Pet Dental Emergencies Explained

Pet Dental Emergencies Explained

Pet Dental Emergencies Explained

Difficulty breathing, vomiting, diarrhea, a nasty fall, or being hit by a vehicle come to mind when pet owners think of a veterinary emergency. Dental emergencies in cats and dogs, on the other hand, are among the most overlooked causes of emergency. The teeth of our furry friends can break, become infected, and shatter their jaws. Knowing what defines an emergency and understanding what we can do and what support you can provide your pet are advantageous.

What is a dental emergency?

A dental emergency includes the mouth, head, or neck areas that require punctual treatment to halt blood loss, soothe severe discomfort, or save a tooth. This also applies to potentially deadly diseases. 

These are samples of cases demanding pet urgent care from an emergency pet hospital (but are not confined to):

  • Severe or traumatic head trauma injuries include lip and tongue lacerations and oral hemorrhage.
  • Avulsions and luxations of the teeth (true dental emergencies; place the avulsed tooth in milk until referral to the vet dentist or oral surgeon).
  • Inflammation/infection causes swelling around the nose, mouth, jaws, face, and neck.
  • Acute palate deformities, jaw fractures, and temporomandibular joint luxations.
  • Severe difficulty opening or closing the mouth.

How to Avoid Common Dental Emergencies

  • Keep your dog on a softer chew toy to help avoid tooth fractures. Keep your kitty cat inside your home to keep them safe from biting and chewing hazards.
  • Always put them on a leash and monitor their interactions with other pets and animals.
  • Following any tooth or jaw injury, a visit to the vet might help you prevent most infections and save you money in the long run.
  • Having your pet’s teeth examined and cleaned regularly is another method to help avert a dental emergency.

When should you schedule professional cleaning?

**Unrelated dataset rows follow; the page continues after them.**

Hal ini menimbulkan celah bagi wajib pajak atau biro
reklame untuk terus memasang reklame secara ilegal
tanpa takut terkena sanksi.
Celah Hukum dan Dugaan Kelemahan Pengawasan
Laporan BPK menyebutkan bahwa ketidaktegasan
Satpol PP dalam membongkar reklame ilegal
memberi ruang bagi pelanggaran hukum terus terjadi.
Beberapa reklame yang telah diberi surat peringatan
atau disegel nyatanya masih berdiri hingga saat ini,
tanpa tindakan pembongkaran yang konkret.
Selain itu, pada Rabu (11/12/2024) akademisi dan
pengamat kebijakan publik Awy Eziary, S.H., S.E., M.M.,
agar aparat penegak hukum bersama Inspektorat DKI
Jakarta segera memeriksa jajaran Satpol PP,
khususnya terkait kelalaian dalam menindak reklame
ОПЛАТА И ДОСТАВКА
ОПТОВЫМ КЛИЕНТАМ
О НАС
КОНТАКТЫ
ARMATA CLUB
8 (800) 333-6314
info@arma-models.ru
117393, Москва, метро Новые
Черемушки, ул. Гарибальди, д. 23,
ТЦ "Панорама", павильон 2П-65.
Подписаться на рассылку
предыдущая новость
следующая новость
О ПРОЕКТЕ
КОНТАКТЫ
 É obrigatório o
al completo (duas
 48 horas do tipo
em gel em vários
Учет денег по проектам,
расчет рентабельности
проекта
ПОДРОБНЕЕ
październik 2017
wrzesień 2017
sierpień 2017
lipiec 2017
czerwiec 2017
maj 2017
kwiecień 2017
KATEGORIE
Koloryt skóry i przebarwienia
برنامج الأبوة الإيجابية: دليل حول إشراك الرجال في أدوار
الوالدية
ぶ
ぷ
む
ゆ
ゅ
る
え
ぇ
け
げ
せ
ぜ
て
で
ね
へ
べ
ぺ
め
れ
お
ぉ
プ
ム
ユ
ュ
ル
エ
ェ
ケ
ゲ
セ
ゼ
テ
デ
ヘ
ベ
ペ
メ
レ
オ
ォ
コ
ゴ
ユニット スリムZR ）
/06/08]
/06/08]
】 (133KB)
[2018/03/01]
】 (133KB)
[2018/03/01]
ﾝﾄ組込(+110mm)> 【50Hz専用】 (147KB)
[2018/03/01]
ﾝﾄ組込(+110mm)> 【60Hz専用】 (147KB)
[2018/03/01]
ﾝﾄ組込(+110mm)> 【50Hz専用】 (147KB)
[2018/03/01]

A veterinary dental care professional should do a yearly checkup on your pet to document the presence of abnormal diseases such as periodontal disease, cracked or rotted teeth, tumors, ulcers, and so on. Professional dental cleanings necessitate anesthesia for your pet to ensure that the competent and qualified operator can remove dirt from underneath the gum line (subgingivally). Check out this “vet dentist near me” page if you need a competent dental specialist. 

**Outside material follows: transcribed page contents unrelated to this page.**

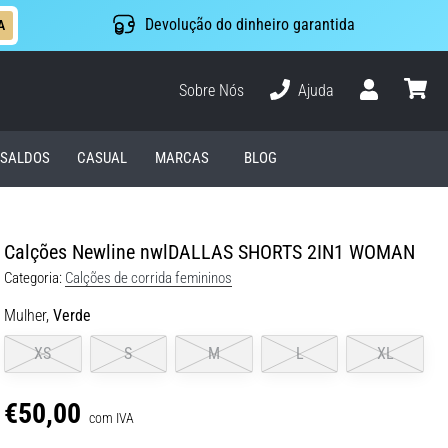
Devolução do dinheiro garantida
A
Sobre Nós
Ajuda
Usuário
cesto
SALDOS
CASUAL
MARCAS
BLOG
Calções Newline nwlDALLAS SHORTS 2IN1 WOMAN
Categoria:
Calções de corrida femininos
Mulher,
Verde
XS
S
M
L
XL
€50,00
com IVA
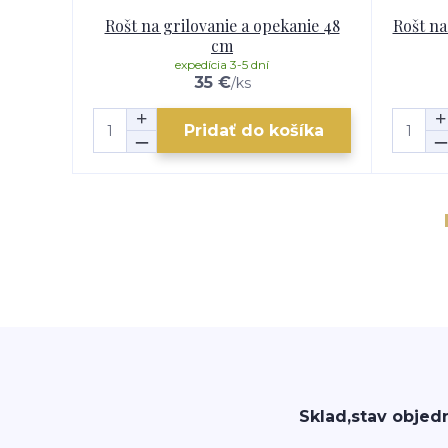
Rošt na grilovanie a opekanie 48
Rošt na
cm
expedícia 3-5 dní
35 €
/
ks
Pridať do košíka
Sklad,stav objed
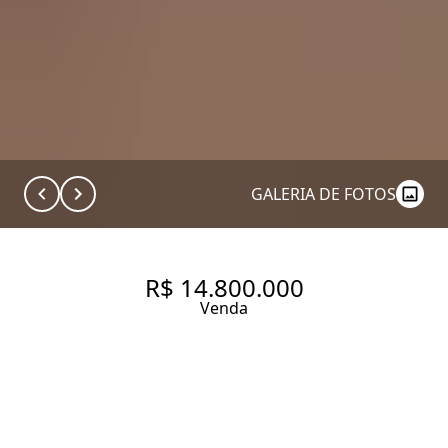
GALERIA DE FOTOS
R$ 14.800.000
Venda
APARTAMENTO COM 298 M², 4
QUARTOS SENDO 4 SUÍTES À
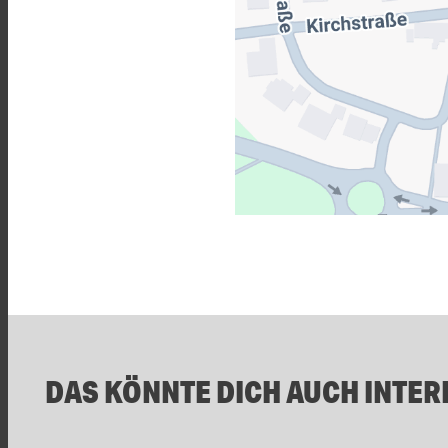
DAS KÖNNTE DICH AUCH INTER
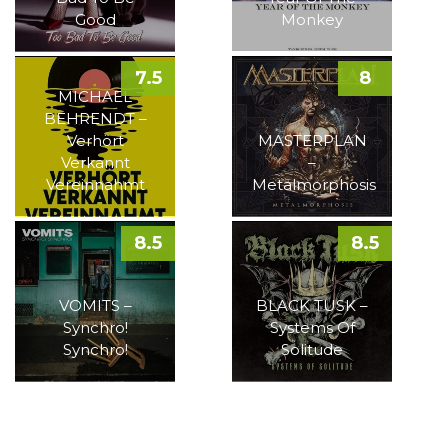
Good
Monkey
7.5
8
MICHAEL
BEHRENDT –
Verhört
MASTERPLAN
Verkannt
–
Vereinnahmt
Metalmorphosis
8.5
8.5
VOMITS –
BLACK TUSK –
Synchro!
Systems Of
Synchro!
Solitude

Is anesthesia necessary in dental cleaning?

Pet owners are not surprisingly apprehensive when their dogs require anesthesia. The dentist from reputable veterinary care and service must place the pet under general anesthesia to do a thorough periodontal examination, dental radiography, scaling and polishing, gingival curettage, and root planing. 

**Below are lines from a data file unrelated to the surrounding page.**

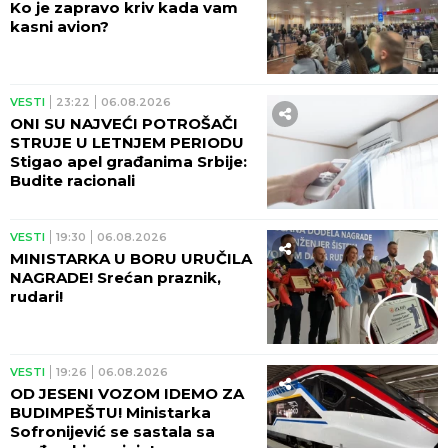
Ko je zapravo kriv kada vam
kasni avion?
VESTI
23:22
06.08.2026
ONI SU NAJVEĆI POTROŠAČI
STRUJE U LETNJEM PERIODU
Stigao apel građanima Srbije:
Budite racionali
VESTI
19:30
06.08.2026
MINISTARKA U BORU URUČILA
NAGRADE! Srećan praznik,
rudari!
VESTI
19:26
06.08.2026
OD JESENI VOZOM IDEMO ZA
BUDIMPEŠTU! Ministarka
Sofronijević se sastala sa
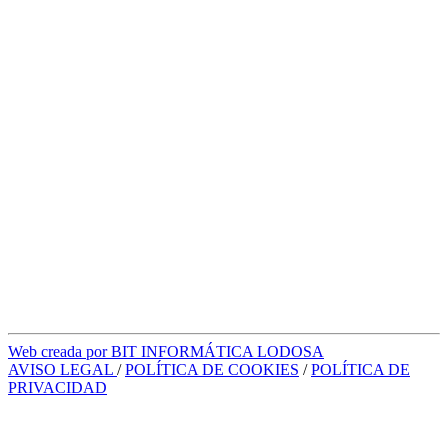
Web creada por BIT INFORMÁTICA LODOSA
AVISO LEGAL
/
POLÍTICA DE COOKIES
/
POLÍTICA DE
PRIVACIDAD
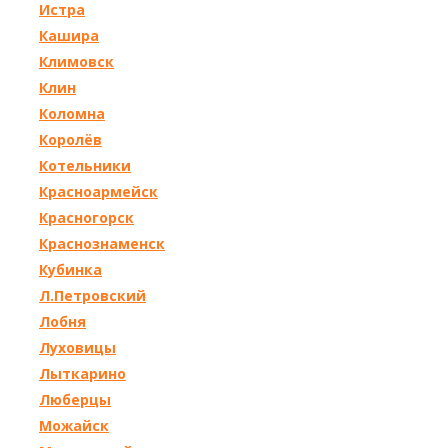
Истра
Кашира
Климовск
Клин
Коломна
Королёв
Котельники
Красноармейск
Красногорск
Краснознаменск
Кубинка
Л.Петровский
Лобня
Луховицы
Лыткарино
Люберцы
Можайск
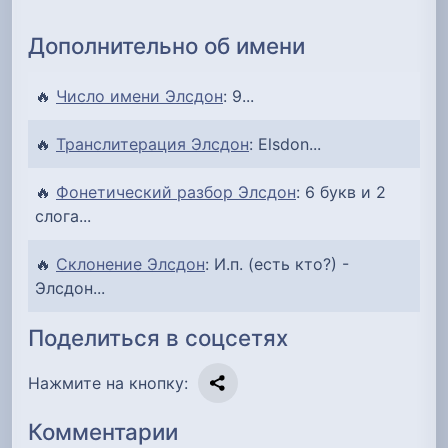
Дополнительно об имени
🔥
Число имени Элсдон
: 9...
🔥
Транслитерация Элсдон
: Elsdon...
🔥
Фонетический разбор Элсдон
: 6 букв и 2
слога...
🔥
Склонение Элсдон
: И.п. (есть кто?) -
Элсдон...
Поделиться в соцсетях
Нажмите на кнопку:
Комментарии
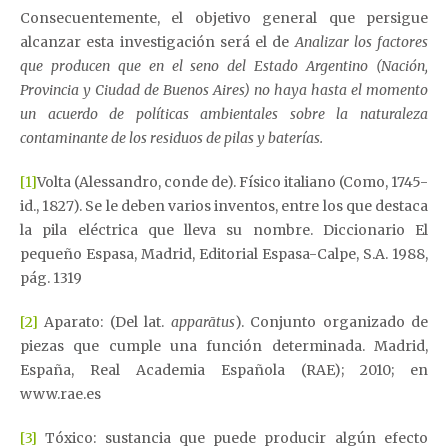
Consecuentemente, el objetivo general que persigue
alcanzar esta investigación será el de
Analizar los factores
que producen que en el seno del Estado Argentino (Nación,
Provincia y Ciudad de Buenos Aires) no haya hasta el momento
un acuerdo de políticas ambientales sobre la naturaleza
contaminante de los residuos de pilas y baterías.
[1]
Volta (Alessandro, conde de). Físico italiano (Como, 1745-
id., 1827). Se le deben varios inventos, entre los que destaca
la pila eléctrica que lleva su nombre. Diccionario El
pequeño Espasa, Madrid, Editorial Espasa-Calpe, S.A. 1988,
pág. 1319
[2]
Aparato: (Del lat.
apparātus
). Conjunto organizado de
piezas que cumple una función determinada. Madrid,
España, Real Academia Española (RAE); 2010; en
www.rae.es
[3]
Tóxico: sustancia que puede producir algún efecto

An endotracheal tube supplies anesthetic gas and oxygen, providing pain-free therapies while securing the airways from aspirating fluids or debris. Anesthesia-free dentistry is not recommended for various reasons, including significant patient and operator safety issues.

What to Expect in an Emergency Room

A veterinarian will evaluate the extent of your pet’s concern to establish the order in which patients should go first. The most life-threatening issues are addressed first, followed by less severe cases. Before meeting the vet, a nurse may take your dog or cat’s history and check vital signs.

The ER’s primary priority is to stabilize your pet, so your pet may need to be admitted to the emergency pet clinic or transferred to your regular veterinarian. Your pet might be referred to a veterinary professional for a more thorough assessment or operation. Ask about any home care or rechecks if your pet can return home.